Oxy-acetylene gas-pressue, nozzle-size

This post to sci.engr.joining.welding newsgroup covers the topic of setting your gas pressures and selecting the right nozzle size.

These things which a lot of people starting on Oxy-acet. get troubled about is what pressure to set on the regulators for the separate supplies of oxygen and acetylene and what nozzle size to fit on the torch for a given job. I'll quote verbatim a "followup" post I made on s.e.j.w. covering both these points.

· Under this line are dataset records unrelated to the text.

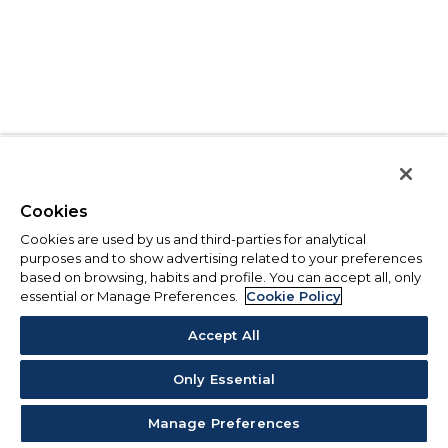
Cookies
Cookies are used by us and third-parties for analytical
purposes and to show advertising related to your preferences
based on browsing, habits and profile. You can accept all, only
essential or Manage Preferences.
Cookie Policy
Accept All
Only Essential
Manage Preferences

Thread title was "Annoying welding problem":

My own addition (experience - UK City & Guilds training, plenty of use 
oxy-acet at work)

Nozzle size.  You want a certain amount of heat, so you will try to put 
a certain mass per unit time of oxygen and acetylene through the nozzle, 
regardless of its size, so
- too small and the gas velocity is too high and it blows the molten 
metal away - as soon as the metal melts it sprays away on the far side, 
so you end up reducing the size of the object you are heating but never 
welding it, at the extreme
- too large and the gas velocity is lower than the flame velocity and 
you get light-backs into the inside of the nozzle, with noted bangs and 
the weld pool being thrown around, usually over you, especially in your 
hair.

The nozzle size if fairly critical.  By that I mean, if the job rightly 
calls for a #3, you would be happy neither with a #2 nor a #4.

Another reason for "banging" is that the nozzle simply gets so hot that 
there is lighting of the mixed oxygen and acetylene in the inside of the 
nozzle.  If you really do have to work for a long time in an awkward 
corner, it is OK to dip the nozzle of the torch in a bucket of water 
every now and again.  Told flame will stay lit while you do this, but 
never tried it...!


Pressure at the regulator.
I don't think it will have any effect on the lighting-back.  The reason 
is the given-massflow argument regarding the amount of heat you need at 
the weld.  If you raise the pressure out of the regulator, you would 
restrict back the flow in proportion with the valve on the torch.  So 
the pressure in the nozzle will be exactly the same! (surely?).  I tend 
to set pressure so that the torch valve is quite well open and a lot of 
movement makes a small adjustment.  That gives you easy fine adjustment. 
  For goodness sake, you can set the acetylene pressure at the regulator 
by setting the torch adjustment valve wide open and having the regulator 
set way low, light the acetylene and turn up the acetylene regulator 
pressure until the flame is a bit bigger then the flame you know you 
will need to weld.  Then you restrict back on the torch valve to the 
correct flame.  Same with oxygen.  You will likely end up with pressures 
less that 8 and 8 (psi, that is).  That will give you fine control in 
the range you want.  This works because, burning acetylene only, you 
identify the range the nozzle will be correctly drive at because it is 
when, increasing the acetylene supply, the acetylene-only flame stops 
being smokey and becomes a clean roaring incandescent yellow/white.  I 
have to admit the main reason I do this is to be a flash bastard and 
show off by operating the torch very rapidly wiht one hand, using only 
the fingers of the hand it is held in.  You can "drive the nozzle hard" 
by increasing the acetylene supply beyond the point where the 
acetylene-only flame burns clean.  With the oxygen on and a proper 
"neutral" flame, the gas velocity will be higher and you can actually 
use this.  I found it helpful in some fillet joints, where you might 
drive a #2 hard rather than go to a #3 driven at normal rate, for the 
same heat.

Haven't used oxy-acet much for a while.  Would have thought try #3.  #2 
would be too small for 1/8th inch, for sure (?).

BTW - filling technique - you know that "melting off the filler rod like 
sealing wax for a letter", with metal dripping into the melt pool, is 
definitely a defect in oxy-acet?  You get an oversized uncontrolled 
overheated looking weld if you do this, compared to the controlled 
fine-looking weld with desired profile if you dip ("harpoon") the rod 
into the weld pool as needed far slightly afar.

I will gladly be stood corrected if any of the above is not correct.

Richard Smith

No-one corrected or qualified this post of May 2004, so likely information regarded as good.